Why it compiled silently without -Wall:
In C, calling a variadic function with fewer arguments than the format string expects is
not a syntax error — it is a runtime semantic error. The compiler cannot statically check
variadic argument counts without help. That help comes from the
__attribute__((__format__(__scanf__, 1, 2))) annotation on scanf's declaration
in stdio.h, and from the -Wformat diagnostic pass, which is
activated by -Wall. You compiled with gcc -o scanfv3 scanfv3.c —
no flags. The format-checking pass never ran. With -Wall, gcc would have
warned: warning: format '%d' expects a matching 'int *' argument [-Wformat=].
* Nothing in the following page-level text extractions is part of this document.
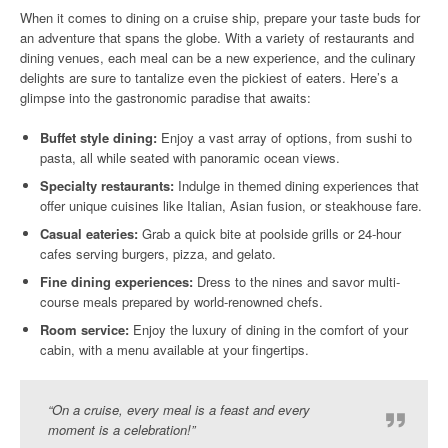
When it comes to dining on a cruise ship, prepare your taste buds for
an adventure that spans the globe. With a variety of restaurants and
dining venues, each meal can be a new experience, and the culinary
delights are sure to tantalize even the pickiest of eaters. Here’s a
glimpse into the gastronomic paradise that awaits:
Buffet style dining:
Enjoy a vast array of options, from sushi to
pasta, all while seated with panoramic ocean views.
Specialty restaurants:
Indulge in themed dining experiences that
offer unique cuisines like Italian, Asian fusion, or steakhouse fare.
Casual eateries:
Grab a quick bite at poolside grills or 24-hour
cafes serving burgers, pizza, and gelato.
Fine dining experiences:
Dress to the nines and savor multi-
course meals prepared by world-renowned chefs.
Room service:
Enjoy the luxury of dining in the comfort of your
cabin, with a menu available at your fingertips.
“On a cruise, every meal is a feast and every
moment is a celebration!”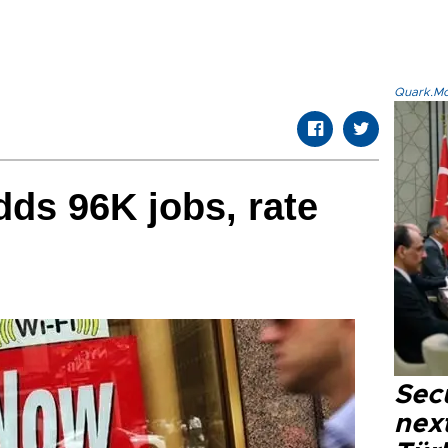
Quark.Mod
ds 96K jobs, rate
Secu
next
This would have caught the bug before you ran the program. This is the exact argument for
always using -Wall -Wextra -Wpedantic.
Your note: "see Memory-1, where I will use objdump -x":
That is the right next step. objdump -x ./scanfv3 will show you the ELF
section headers and the memory map of the binary — where the code, data, rodata, and bss
sections live. Running the broken binary under Valgrind with
--track-origins=yes would show you which register contained the garbage
pointer and trace it back to where that value originated. Combining objdump's static view
with Valgrind's dynamic trace gives you a complete picture of what the memory looked like
at the moment of the crash.
| Question | Answer |
|---|---|
Why does scanf need &a and not a? |
scanf writes a value into a memory location. It needs an address. a is a value; &a is the address of a on your stack. Without &, scanf reads garbage from the register and tries to write to that address — SIGSEGV. |
What does %d do with float input like 234.234? |
Reads digits until the first non-digit. The . stops parsing. Returns 234. The .234 stays in stdin. Truncates toward zero — not toward negative infinity. |
| Why did string input not crash scanfv3, but integer input did? | String input causes a format mismatch — scanf fails before writing. No write = no garbage-pointer dereference = no SIGSEGV. Integer input succeeds in parsing, then writes to the garbage pointer — crash. |
| What does scanf return, and why does it matter? | Count of successfully assigned items: 1 on success, 0 on mismatch, EOF (-1) on end-of-stream. Always check it. Ignoring it means a failed parse leaves variables uninitialized and the program continues silently with garbage. |
| Why did the broken scanfv3 compile without error? | Missing variadic arguments are not a syntax error — only detectable with -Wformat (part of -Wall). Compiled without any flags: no check ran. Always use -Wall -Wextra -Wpedantic -std=c11. |
| What is SIGSEGV? | Signal 11. Sent by the kernel when a process accesses a virtual address with no valid page-table mapping, or a read-only mapping on a write. The MMU raises a page fault; the kernel cannot resolve it; it kills the process with SIGSEGV. |
&.
Always. scanf("%d %d", &a, &b) — two ints, two addresses.
The only exception is char[] buffers — they already decay to a pointer and do
not take &. That case comes later when strings are covered.